France’s top administrative court upheld Thursday a government ban on girls in state schools wearing abayas, rejecting complaints that it was discriminatory and could incite hatred.
The government announced just before schools reopened this week that the abaya, a long, flowing dress worn by some Muslim women, would no longer be allowed because it violated the French principle of secularism or laïcité.
An association representing Muslims – Action for the Rights of Muslims (ADM) – had filed an urgent motion with the state council, France’s highest court for complaints against state authorities.
They called for an injunction against the ban, saying it was discriminatory and could incite hatred against Muslims, as well as racial profiling. The association argued the ban contravened children’s rights by “principally targeting children presumed to be Muslim, creating a risk of ethnic profiling at school”.
ADM’s lawyer, Vincent Brengarth, said the abaya should be considered a traditional garment, not a religious one, and the government was trying to use the ban for political advantage. The ADM president, Sihem Zine, said the rule was “sexist” because it singled out girls and targeted those of North African or African heritage.

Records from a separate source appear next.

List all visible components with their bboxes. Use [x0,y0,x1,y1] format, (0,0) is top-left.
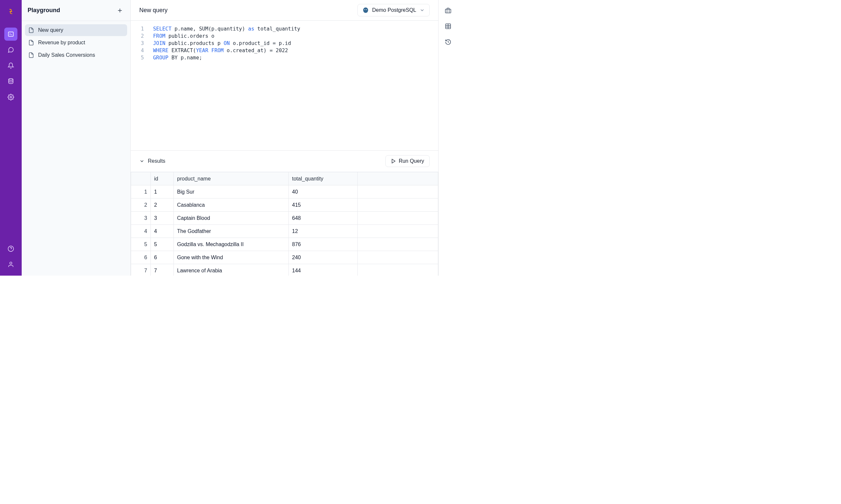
cell-total-quantity: 240 [289,251,358,264]
cell-rownum: 7 [131,264,151,276]
cell-empty [358,238,438,251]
svg-point-2 [10,96,12,98]
svg-marker-11 [392,159,395,163]
results-col-rownum [131,172,151,185]
right-rail [438,0,457,276]
postgres-icon [362,7,369,14]
svg-point-8 [363,7,368,13]
chevron-down-icon [139,159,144,164]
main: New query Demo PostgreSQL 12345 SELECT p… [131,0,438,276]
file-icon [28,40,34,46]
table-row[interactable]: 3 3 Captain Blood 648 [131,212,438,225]
sidebar-item[interactable]: Daily Sales Conversions [25,49,127,61]
sql-editor[interactable]: 12345 SELECT p.name, SUM(p.quantity) as … [131,21,438,150]
svg-point-1 [8,79,13,80]
main-header: New query Demo PostgreSQL [131,0,438,21]
cell-product-name: Casablanca [174,199,289,212]
cell-rownum: 5 [131,238,151,251]
results-col-id[interactable]: id [151,172,174,185]
svg-rect-0 [8,32,14,36]
cell-empty [358,199,438,212]
table-row[interactable]: 6 6 Gone with the Wind 240 [131,251,438,264]
new-query-button[interactable] [115,6,124,15]
cell-total-quantity: 415 [289,199,358,212]
cell-id: 6 [151,251,174,264]
cell-product-name: Lawrence of Arabia [174,264,289,276]
table-row[interactable]: 7 7 Lawrence of Arabia 144 [131,264,438,276]
cell-total-quantity: 876 [289,238,358,251]
cell-id: 4 [151,225,174,238]
database-selector-label: Demo PostgreSQL [372,7,416,13]
cell-rownum: 4 [131,225,151,238]
cell-id: 2 [151,199,174,212]
file-icon [28,27,34,33]
sidebar-item-label: Revenue by product [38,40,85,46]
sidebar-header: Playground [22,0,131,21]
cell-id: 3 [151,212,174,225]
rail-history[interactable] [444,38,452,46]
cell-product-name: Godzilla vs. Mechagodzilla II [174,238,289,251]
chevron-down-icon [419,7,425,13]
nav-account[interactable] [4,258,17,271]
results-col-total-quantity[interactable]: total_quantity [289,172,358,185]
cell-empty [358,251,438,264]
results-label: Results [148,158,165,164]
editor-code[interactable]: SELECT p.name, SUM(p.quantity) as total_… [147,25,300,150]
cell-product-name: Big Sur [174,185,289,199]
table-row[interactable]: 2 2 Casablanca 415 [131,199,438,212]
results-table: id product_name total_quantity 1 1 Big S… [131,172,438,276]
nav-help[interactable] [4,242,17,255]
file-icon [28,52,34,58]
cell-rownum: 3 [131,212,151,225]
cell-product-name: Gone with the Wind [174,251,289,264]
table-row[interactable]: 1 1 Big Sur 40 [131,185,438,199]
cell-rownum: 6 [131,251,151,264]
play-icon [391,159,396,164]
results-col-product-name[interactable]: product_name [174,172,289,185]
svg-point-10 [366,9,367,10]
cell-empty [358,212,438,225]
cell-rownum: 1 [131,185,151,199]
svg-point-5 [10,262,12,265]
nav-playground[interactable] [4,28,17,41]
editor-gutter: 12345 [131,25,147,150]
cell-rownum: 2 [131,199,151,212]
cell-total-quantity: 144 [289,264,358,276]
nav-database[interactable] [4,75,17,88]
nav-alerts[interactable] [4,59,17,72]
sidebar-title: Playground [28,7,60,14]
app-logo [6,6,16,16]
results-table-wrap: id product_name total_quantity 1 1 Big S… [131,172,438,276]
svg-rect-12 [445,9,451,13]
cell-empty [358,225,438,238]
results-toggle[interactable]: Results [139,158,165,164]
nav-chat[interactable] [4,43,17,56]
svg-point-9 [364,9,365,10]
sidebar: Playground New query Revenue by product … [22,0,131,276]
sidebar-item[interactable]: Revenue by product [25,37,127,49]
cell-total-quantity: 648 [289,212,358,225]
cell-total-quantity: 12 [289,225,358,238]
table-row[interactable]: 5 5 Godzilla vs. Mechagodzilla II 876 [131,238,438,251]
cell-empty [358,264,438,276]
sidebar-item[interactable]: New query [25,24,127,36]
cell-product-name: Captain Blood [174,212,289,225]
page-title: New query [139,7,168,14]
database-selector[interactable]: Demo PostgreSQL [357,4,430,16]
rail-table[interactable] [444,22,452,30]
sidebar-list: New query Revenue by product Daily Sales… [22,21,131,64]
cell-id: 5 [151,238,174,251]
cell-id: 7 [151,264,174,276]
table-row[interactable]: 4 4 The Godfather 12 [131,225,438,238]
cell-total-quantity: 40 [289,185,358,199]
cell-product-name: The Godfather [174,225,289,238]
sidebar-item-label: New query [38,27,63,33]
sidebar-item-label: Daily Sales Conversions [38,52,95,58]
run-query-label: Run Query [399,158,424,164]
run-query-button[interactable]: Run Query [385,155,430,167]
results-bar: Results Run Query [131,150,438,172]
cell-empty [358,185,438,199]
nav-settings[interactable] [4,91,17,104]
nav-rail [0,0,22,276]
rail-briefcase[interactable] [444,6,452,15]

But after examining the motion for two days the state council rejected the arguments. It said wearing the abaya “follows the logic of religious affirmation”, adding that the decision was based on French law, which does not allow anyone to wear visible signs of any religious affiliation in schools.
The ban by the government did not, it said, cause “serious or obviously illegal harm to the respect for personal lives, freedom of religion, the right to education, the wellbeing of children or the principle of non-discrimination”.
The government’s ban on abayas, strongly supported by the president, Emmanuel Macron, has caused a political row over France’s secularism rules and whether they discriminate against the country’s Muslim minority.
Ahead of the ruling, the French Council of the Muslim Faith (CFCM), an official body representing Muslims in France, had warned that banning the abaya could create “an elevated risk of discrimination” and said it was considering putting its own complaint before the state council.
The absence of “a clear definition of this garment creates vagueness and legal uncertainty”, it said.
The education ministry said the abaya made its wearers “immediately recognisable as belonging to the Muslim religion” and therefore ran counter to France’s secular culture in schools.